The Launcher delivers a plug-and-play AD4M experience, ready for UI connections.
AD4M CLI (For Developers)
The AD4M CLI, written in Rust, gives developers command-line control over the AD4M ecosystem. Available on Crates.io (currently not updated due to unpublished dependencies ) and sourced at https://github.com/coasys/ad4m/tree/dev/cli (opens in a new tab), it includes two binaries: ad4m (CLI client) and ad4m-executor (full runtime without UI). It’s perfect for debugging, scripting, or Language development.
Set it up:
Follow the CLI README (opens in a new tab) to install all necessary dependencies. Clone or Install: Clone the repo and build:
git clone --branch dev https://github.com/coasys/ad4m.git
cd ad4m/cli
cargo install --path .
(Or install from Crates.io once we have published all dependencies: cargo install ad4m
.)
Run the Executor: Start the full runtime with:
ad4m-executor run
Use ad4m init first to generate an agent if needed. It runs on localhost:12000.
CLI Usage Example: With the executor running, use the ad4m CLI to interact:
ad4m languages meta QmXyz123
This fetches metadata for a Language (e.g., social-context) at QmXyz123, outputting details like name and description. See the CLI README for commands like ad4m expression create.
The ad4m-executor provides the runtime (like the Launcher sans UI), while ad4m offers client commands—together, they’re a developer’s toolkit for AD4M.
AD4M Client Libraries for JS UI Projects
For JavaScript UI projects (React, Vue, etc.), the client libraries @coasys/ad4m
and @coasys/ad4m-connect
connect your front-end to an AD4M instance (Launcher or CLI executor).
@coasys/ad4m
: The core client, offering direct API access. Install it:
npm install @coasys/ad4m
Use it for raw interactions:
import { Ad4mClient } from "@coasys/ad4m";
const client = new Ad4mClient("ws://localhost:12000");
const agent = await client.agent.me();
console.log(agent.did); // e.g., "did:key:z6Mk..."
It’s suited for custom logic needing full API control.

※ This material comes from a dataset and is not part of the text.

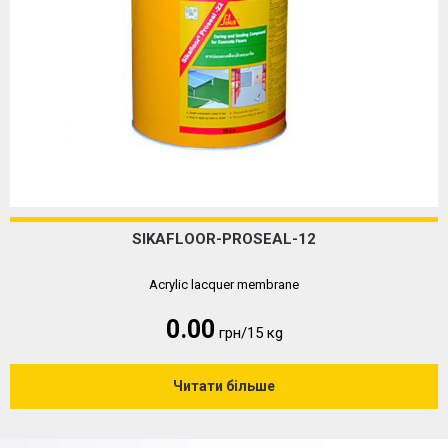
SIKAFLOOR-PROSEAL-12
Acrylic lacquer membrane
0.00
грн/15 кg
Читати більше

@coasys/ad4m-connect: A higher-level library with WebSocket connectivity and authentication handling, ideal for streamlined UI integration. Install it:
npm install @coasys/ad4m-connect
Use it to connect and authenticate:
import Ad4mConnect from "@coasys/ad4m-connect";
const ui = Ad4mConnect({
appName: "My First ADAM App",
appDesc: "This is my first app here.",
appDomain: "ad4m.dev",
appIconPath: "https://i.ibb.co/GnqjPJP/icon.png",
capabilities: [{ with: { domain: "*", pointers: ["*"] }, can: ["*"] }],
});
// .connect() will show the authentication pop up
ui.connect().then((client) => {
// Save the client after authentication is done
const perspectives = await client.perspective.all();
console.log(perspectives[0].name); // e.g., "MyCommunity"
});
Authentication Handling: Per auth docs, @coasys/ad4m-connect
manages capability-based auth. On first connect, it requests a capability token from the executor, prompting the user (via Launcher UI or CLI) to approve. Specify required capabilities (e.g., perspective:write) in the config. Once approved, it stores a JWT locally, auto-authenticating future connections. If the executor isn’t running or capabilities mismatch, it retries or prompts again—simplifying secure app setup.
Start with @coasys/ad4m-connect
for quick UI integration with auth, then use @coasys/ad4m
for deeper API calls. Ensure the executor (Launcher or ad4m-executor) is active first.
System Requirements
- OS: macOS 10.15+, or modern Linux (e.g., Ubuntu 22.04+, glibc 2.35+). We are working on a Windows build!.
- Memory: 4GB RAM minimum (8GB recommended).
- Node.js: 18+
- Dependencies: Launcher bundles all (Holochain, Deno, Rust); CLI needs Rust; client libs need Node.js (18+) and an executor instance.
- Optional: CUDA for GPU acceleration AI inference. With these tools installed, you’re ready to harness AD4M’s distributed power.